**What to produce:**
Exact copies of the lines below, from the one with "Surface Profiles Determination" up to and including the one with "question. What makes honey bee pollination", are what this calls for; leave out pictures.

#####

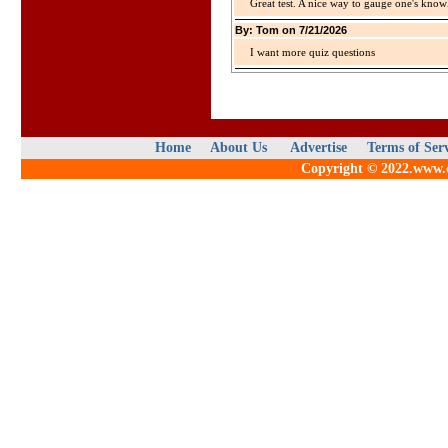
Great test. A nice way to gauge one's kno
By: Tom on 7/21/2026
I want more quiz questions
Home
About Us
Advertise
Terms of Ser
Copyright © 2022.www.qu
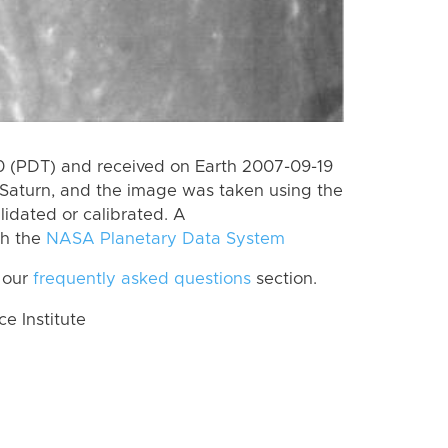
 (PDT) and received on Earth 2007-09-19
Saturn, and the image was taken using the
lidated or calibrated. A
th the
NASA Planetary Data System
 our
frequently asked questions
section.
 Institute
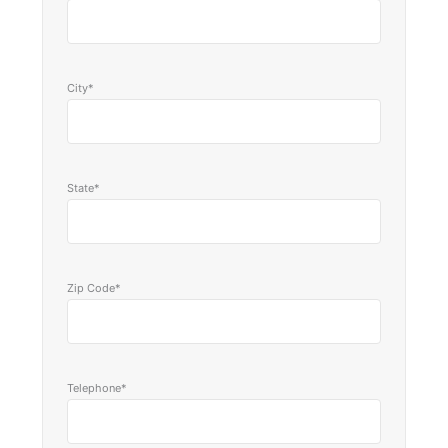
City*
State*
Zip Code*
Telephone*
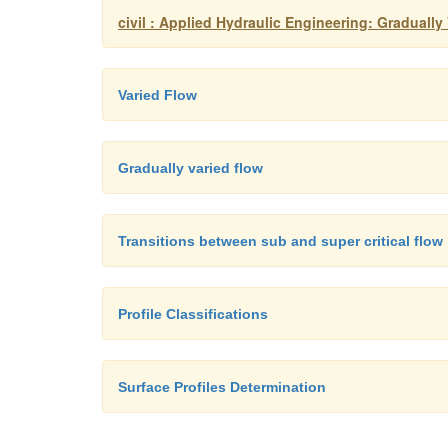
civil : Applied Hydraulic Engineering: Gradually
Varied Flow
Gradually varied flow
Transitions between sub and super critical flow
Profile Classifications
Surface Profiles Determination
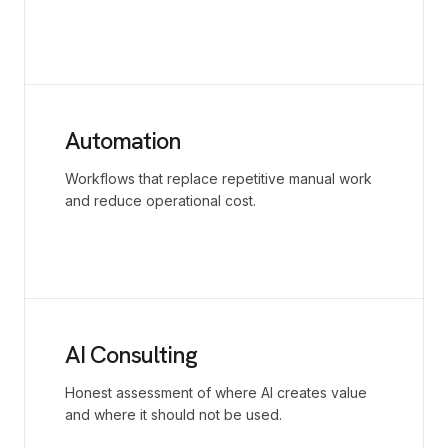
Automation
Workflows that replace repetitive manual work
and reduce operational cost.
AI Consulting
Honest assessment of where AI creates value
and where it should not be used.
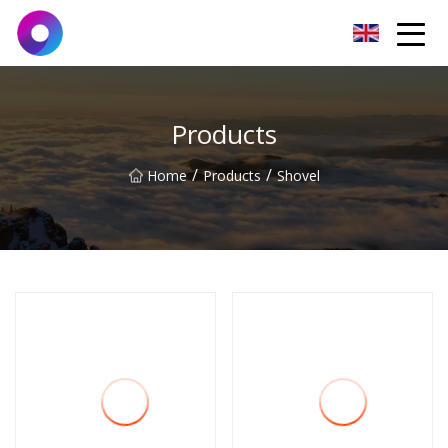
Jinan Wrench Co.,Ltd
Products
/
/
Home
Products
Shovel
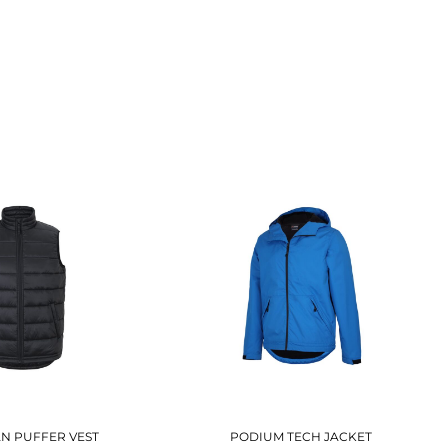
S
AN PUFFER VEST
PODIUM TECH JACKET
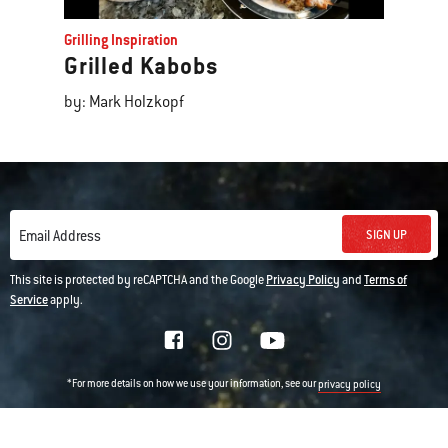
Grilling Inspiration
Grilled Kabobs
by: Mark Holzkopf
SIGN UP
Email Address
This site is protected by reCAPTCHA and the Google
Privacy Policy
and
Terms of
Service
apply.
*For more details on how we use your information, see our
privacy policy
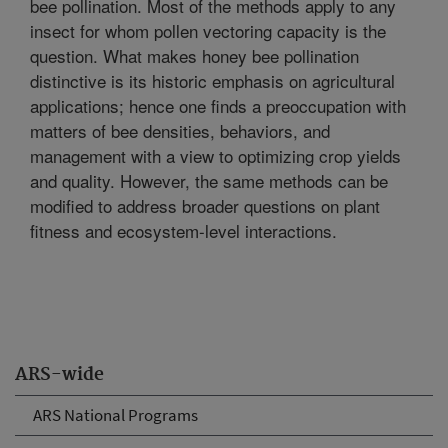
bee pollination. Most of the methods apply to any
insect for whom pollen vectoring capacity is the
question. What makes honey bee pollination
distinctive is its historic emphasis on agricultural
applications; hence one finds a preoccupation with
matters of bee densities, behaviors, and
management with a view to optimizing crop yields
and quality. However, the same methods can be
modified to address broader questions on plant
fitness and ecosystem-level interactions.
ARS-wide
ARS National Programs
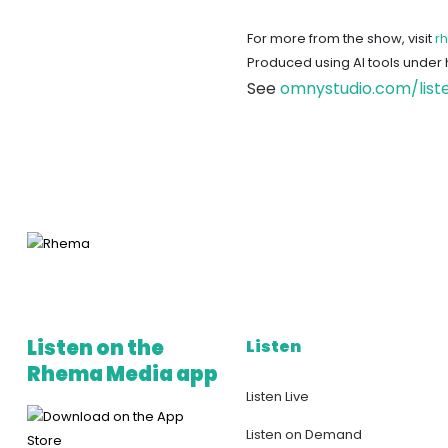
For more from the show, visit
r
Produced using AI tools under
See
omnystudio.com/list
Listen on the
Listen
Rhema Media app
Listen Live
Listen on Demand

#####

**Solved problem:**
Surface Profiles Determination
Automation
Workflows that replace repetitive manual work
and reduce operational cost.
AI Consulting
Honest assessment of where AI creates value
and where it should not be used.
Jinan Wrench Co.,Ltd
Products
/
/
Home
Products
Shovel
S
AN PUFFER VEST
PODIUM TECH JACKET
Grilling Inspiration
Grilled Kabobs
by: Mark Holzkopf
SIGN UP
Email Address
This site is protected by reCAPTCHA and the Google
Privacy Policy
and
Terms of
Service
apply.
*For more details on how we use your information, see our
privacy policy
bee pollination. Most of the methods apply to any
insect for whom pollen vectoring capacity is the
question. What makes honey bee pollination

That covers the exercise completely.